Pregnancy-associated anemia is a widespread condition that can have varying impacts on both the mother and the developing fetus, depending on the level of hemoglobin in the mother’s blood and the stage of pregnancy at which the anemia occurs. In Iraq, 27% of all registered thalassemia cases are thalassemia minor. Pregnancy may aggravate mild undiagnosed thalassemia early in pregnancy. The objective of the study was to access the prevalence of undetected thalassemia minor in primigravida women who received prenatal care before 20 weeks and to compare the demographic and socioeconomic characteristic features between women with iron-deficiency anemia (IDA) and those without any anemia. A total of 298 primigravida women who attended prenatal care at 20 weeks or less were recruited and their hematocrit level was assessed. Participants were segregated into two groups regarding the presence of anemia. Patients who had packed cell volume lower than 33% underwent iron study and standard Hb electrophoresis.
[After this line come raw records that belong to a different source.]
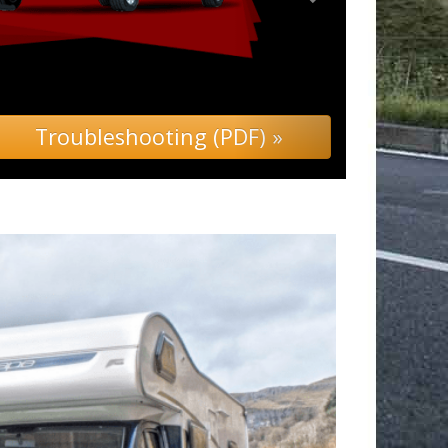
leshooting (PDF) »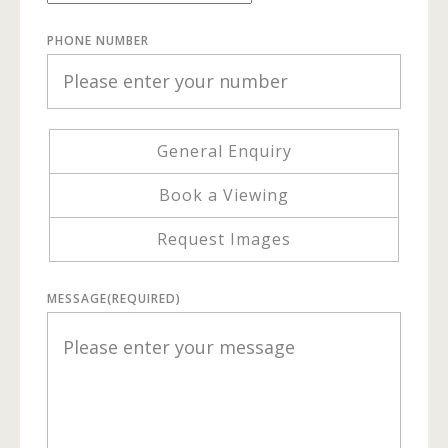
PHONE NUMBER
General Enquiry
Book a Viewing
Request Images
MESSAGE
(REQUIRED)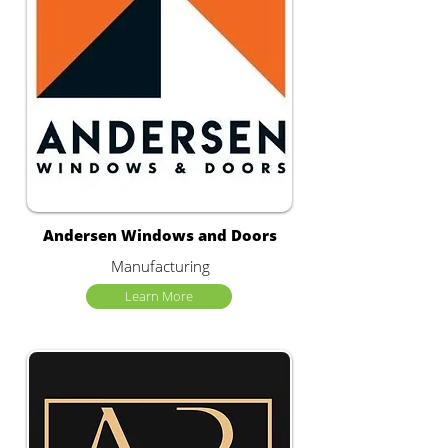
Andersen Windows and Doors
Manufacturing
Learn More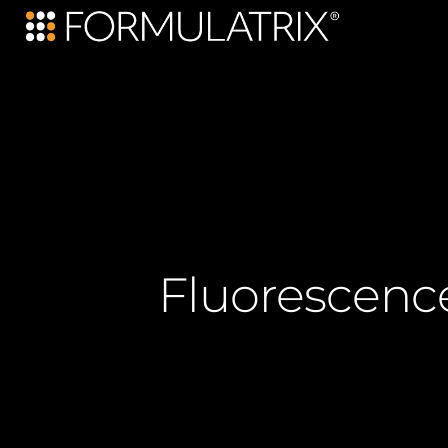
Fluorescenc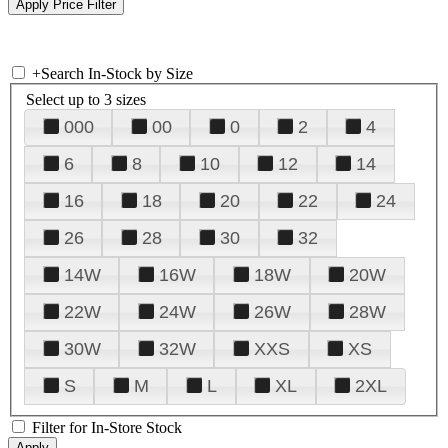
+
Search In-Stock by Size
Select up to 3 sizes
000
00
0
2
4
6
8
10
12
14
16
18
20
22
24
26
28
30
32
14W
16W
18W
20W
22W
24W
26W
28W
30W
32W
XXS
XS
S
M
L
XL
2XL
Filter for In-Store Stock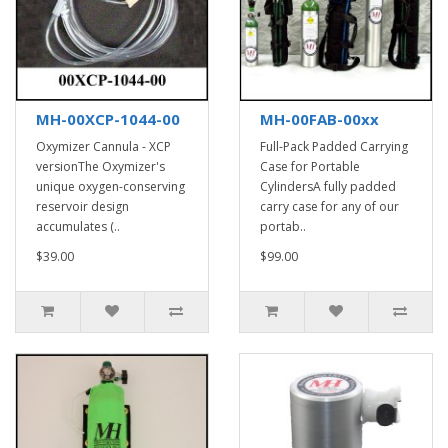
MH-00XCP-1044-00
MH-00FAB-00xx
Oxymizer Cannula - XCP
Full-Pack Padded Carrying
versionThe Oxymizer's
Case for Portable
unique oxygen-conserving
CylindersA fully padded
reservoir design
carry case for any of our
accumulates (..
portab..
$39.00
$99.00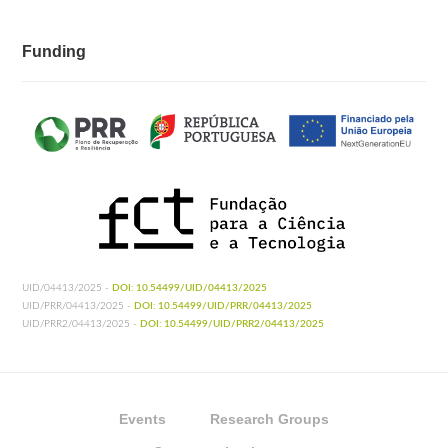
Funding
UID/04413/2025 -
DOI: 10.54499/UID/04413/2025
UID/PRR/04413/2025 -
DOI: 10.54499/UID/PRR/04413/2025
UID/PRR2/04413/2025 -
DOI: 10.54499/UID/PRR2/04413/2025
Events
Research Groups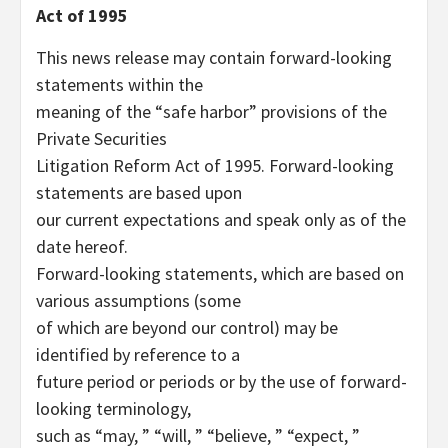
Act of 1995
This news release may contain forward-looking
statements within the
meaning of the “safe harbor” provisions of the
Private Securities
Litigation Reform Act of 1995. Forward-looking
statements are based upon
our current expectations and speak only as of the
date hereof.
Forward-looking statements, which are based on
various assumptions (some
of which are beyond our control) may be
identified by reference to a
future period or periods or by the use of forward-
looking terminology,
such as “may, ” “will, ” “believe, ” “expect, ”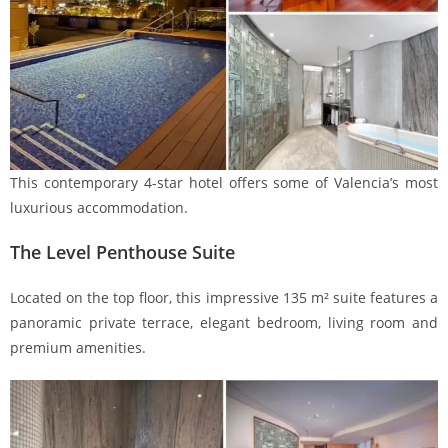
This contemporary 4-star hotel offers some of Valencia’s most
luxurious accommodation.
The Level Penthouse Suite
Located on the top floor, this impressive 135 m² suite features a
panoramic private terrace, elegant bedroom, living room and
premium amenities.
Information about women’s demographics, socioeconomic status, and family history of hereditary anemia were recorded. The participants had a mean age of 22.7 years, with an age range spanning from 16 to 43 years. 33.33% of 298 women had pathological anemia. All the participants exhibited microcytic anemia, with 26.85%, had confirmed IDA, whereas 6.71% had β thalassemia minor (BTM) phenotype. Both BTM and IDA patients frequently reported a positive family history of anemia at 80% and 68.7%, respectively, which was significantly greater than the control group at 39.9% (P = 0.001). No significant differences were seen between BTM and IDA in terms of age or socioeconomic status. Anemia due to undetected thalassemia minor was common among primigravida women. Screening for BTM carriers pregnant can help in monitoring their status, assessing the fetus’s risk of developing thalassemia, and making a diagnosis in communities with high rates of consanguineous marriages, such as Iraq.